My current model has the primary attributes determined directly, either randomly by dice-roll (ie: 3d6 or some close variant), or (possibly) through a point-buy mechanic.
So some example attribute-derived modifiers might look something like this:
| Attribute | Dist. | Flat 1 | Flat 2 | Dice (mean) |
|---|---|---|---|---|
| 1 | - | -9 | -5 | -1d10 (-5.5) |
| 2 | - | -8 | -4 | -1d10 (-5.5) |
| 3 | 0.46% | -7 | -4 | -1d8 (-4.5) |
| 4 | 1.39% | -6 | -3 | -1d8 (-4.5) |
| 5 | 2.78% | -5 | -3 | -1d6 (-3.5) |
| 6 | 4.63% | -4 | -2 | -1d6 (-3.5) |
| 7 | 6.94% | -3 | -2 | -1d4 (-2.5) |
| 8 | 9.72% | -2 | -1 | -1d4 (-2.5) |
| 9 | 11.57% | -1 | -1 | 0 |
| 10 | 12.50% | 0 | 0 | 0 |
| 11 | 12.50% | 0 | 0 | 0 |
| 12 | 11.57% | +1 | +1 | 0 |
| 13 | 9.72% | +2 | +1 | +1d4 (+2.5) |
| 14 | 6.94% | +3 | +2 | +1d4 (+2.5) |
| 15 | 4.63% | +4 | +2 | +1d6 (+3.5) |
| 16 | 2.78% | +5 | +3 | +1d6 (+3.5) |
| 17 | 1.39% | +6 | +3 | +1d8 (+4.5) |
| 18 | 0.46% | +7 | +4 | +1d8 (+4.5) |
| 19 | - | +8 | +4 | +1d10 (+5.5) |
| 20 | - | +9 | +5 | +1d10 (+5.5) |
The modifiers here are pretty arbitrary for now, and presented to illustrate the options available.
The "Dist." column shows the probability distribution for each attribute value assuming they're generated by rolling 3d6 - this gives a normal distribution of results, in which you're much more likely to end up with a value close to the average than near the extremes. For example, the chance of rolling a 10 or 11 is 25% (and the chance of rolling between 9 and 12 is just shy of 50%), whereas the chance of rolling 17-18 (or 3-4) is only a little over 2%. This distribution is skewed if you use an alternative method of generating attributes (for example, roll 4d6 and ignore the lowest die, or roll 10 times and pick the best 6 results) but as a general guideline it's useful enough.
Adjusting the relationship between attributes and modifiers allows the value of each point of modifier to be increased or decreased. For example, an item that gives a +1 bonus is equivalent to a single extra attribute point under Flat 1, but two attribute points under Flat 2, so it makes a bigger difference.

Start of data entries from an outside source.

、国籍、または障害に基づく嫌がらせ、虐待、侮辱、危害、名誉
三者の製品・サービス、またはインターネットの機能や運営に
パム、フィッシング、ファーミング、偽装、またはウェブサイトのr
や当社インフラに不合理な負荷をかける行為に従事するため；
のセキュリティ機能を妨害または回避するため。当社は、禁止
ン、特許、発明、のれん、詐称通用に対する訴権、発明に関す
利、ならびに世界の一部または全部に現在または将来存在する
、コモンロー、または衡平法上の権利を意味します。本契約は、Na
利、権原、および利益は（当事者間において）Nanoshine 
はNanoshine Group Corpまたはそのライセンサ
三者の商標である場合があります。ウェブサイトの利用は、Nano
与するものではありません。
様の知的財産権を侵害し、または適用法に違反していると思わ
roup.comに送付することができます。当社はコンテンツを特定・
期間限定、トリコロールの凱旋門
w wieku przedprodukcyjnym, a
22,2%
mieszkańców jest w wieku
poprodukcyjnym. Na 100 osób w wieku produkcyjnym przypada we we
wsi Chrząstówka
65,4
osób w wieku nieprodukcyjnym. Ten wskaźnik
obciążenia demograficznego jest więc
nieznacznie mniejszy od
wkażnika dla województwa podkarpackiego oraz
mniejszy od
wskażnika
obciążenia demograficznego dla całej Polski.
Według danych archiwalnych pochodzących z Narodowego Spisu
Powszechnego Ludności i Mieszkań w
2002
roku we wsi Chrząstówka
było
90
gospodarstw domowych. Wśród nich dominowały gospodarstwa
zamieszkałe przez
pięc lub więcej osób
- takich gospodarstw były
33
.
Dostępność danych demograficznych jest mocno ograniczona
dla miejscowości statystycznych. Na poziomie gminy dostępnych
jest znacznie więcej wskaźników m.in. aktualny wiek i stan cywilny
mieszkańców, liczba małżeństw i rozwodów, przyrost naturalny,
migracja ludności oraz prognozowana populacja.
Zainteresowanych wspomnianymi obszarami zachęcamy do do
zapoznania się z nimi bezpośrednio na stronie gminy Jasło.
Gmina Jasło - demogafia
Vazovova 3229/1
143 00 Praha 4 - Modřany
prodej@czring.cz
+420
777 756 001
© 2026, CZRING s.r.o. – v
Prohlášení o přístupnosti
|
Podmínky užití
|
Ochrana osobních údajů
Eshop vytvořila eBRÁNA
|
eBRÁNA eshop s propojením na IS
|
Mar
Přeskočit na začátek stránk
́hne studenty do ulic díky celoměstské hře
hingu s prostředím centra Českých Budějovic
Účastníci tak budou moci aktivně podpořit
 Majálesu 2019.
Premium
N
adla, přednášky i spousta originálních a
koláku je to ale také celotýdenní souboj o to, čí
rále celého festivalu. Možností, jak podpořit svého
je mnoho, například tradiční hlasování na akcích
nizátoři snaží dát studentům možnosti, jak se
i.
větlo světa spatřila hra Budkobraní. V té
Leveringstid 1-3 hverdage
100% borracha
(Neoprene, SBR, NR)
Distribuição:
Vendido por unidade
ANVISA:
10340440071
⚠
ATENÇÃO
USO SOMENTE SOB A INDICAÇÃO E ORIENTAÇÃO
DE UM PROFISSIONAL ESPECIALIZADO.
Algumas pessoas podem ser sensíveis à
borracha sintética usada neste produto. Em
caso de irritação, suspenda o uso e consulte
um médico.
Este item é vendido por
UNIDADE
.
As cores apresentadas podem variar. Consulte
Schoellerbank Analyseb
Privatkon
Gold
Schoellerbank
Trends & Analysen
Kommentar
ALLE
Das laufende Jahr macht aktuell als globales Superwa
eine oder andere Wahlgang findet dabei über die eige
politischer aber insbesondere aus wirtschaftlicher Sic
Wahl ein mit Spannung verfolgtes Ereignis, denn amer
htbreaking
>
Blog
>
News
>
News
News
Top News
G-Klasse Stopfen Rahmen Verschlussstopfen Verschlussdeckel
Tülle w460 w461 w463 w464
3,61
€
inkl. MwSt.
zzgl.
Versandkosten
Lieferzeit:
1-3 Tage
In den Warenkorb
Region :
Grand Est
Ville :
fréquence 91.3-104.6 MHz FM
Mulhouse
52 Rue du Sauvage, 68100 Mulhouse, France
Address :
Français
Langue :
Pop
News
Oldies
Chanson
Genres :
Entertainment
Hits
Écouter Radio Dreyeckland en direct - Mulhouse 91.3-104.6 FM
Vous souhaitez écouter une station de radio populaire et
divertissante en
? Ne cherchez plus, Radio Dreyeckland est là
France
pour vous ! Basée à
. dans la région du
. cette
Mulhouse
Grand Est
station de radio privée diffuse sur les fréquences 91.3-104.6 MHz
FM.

Meanwhile the mean modifiers given by the Dice column are similar to those in Flat 2, except there's a much wider range of possible values - an attribute of 18 gives a reliable +4 bonus under Flat 2, and while +1d8 gives a mean value of +4.5 an individual roll could give a result anywhere between +1 and +8. There's a potential for it to make a really big difference to the outcome - or hardly any difference at all. This could be positive (as it means that even a sub-optimal attribute might still has a chance of success) or negative (as it means that even high attributes have a risk of failure).
Either way the additional randomness could be a desirable feature, as it encourages the player to rely on more than just having large numbers on their character sheet - every roleplayer knows how fickle the dice gods can be.